8. I SAW THE TV GLOW
Part trans allegory and part timely examination of how fandom can both create monsters and change our lives, I SAW THE TV GLOW is a gorgeous and deeply unsettling film about a young outcast and a girl he grows fond of becoming obsessed with 1990s TV series in their youth and watching their warped notion of it destroy the rest of their lives. I would never watch this movie again, which is how I know that I loved it deeply, because it hasn't left me since I watched it.
9. MEGALOPOLIS
Francis Ford Coppola's decades-in-development, self-financed, passion project is an utterly one-of-a-kind experience that comes from a maestro's completely unrestrained vision. Some will hate it and some will love it with 0 in-between, but beneath the baffling dialogue and confounding plot lies an extremely personal story about a creator and his art as we follow architect Caesar (Adam Driver) battling political turmoil to rebuild his city after a natural disaster.
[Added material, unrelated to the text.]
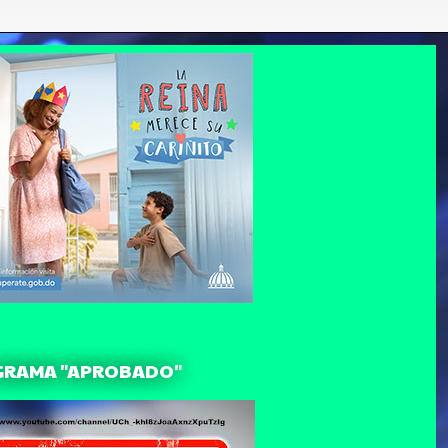
GRAMA "APROBADO"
This is the kind of bold, crazy, swing-for-the-fences work of art that only comes around a handful of times and should be seen and respected for that alone.
10. CIVIL WAR
Alex Garland's dystopian film sees a war-torn America and follows war photojournalists racing to Washington D.C. to see the tyrannical president ousted in the midst of a raging civil war. The politics of the film took center stage when the previews came out, but the film is strangely apolitical, focusing instead on the story of these journalists and asking what kind of legacy we want to leave behind, and if our passion is truly worth chasing...and for what end?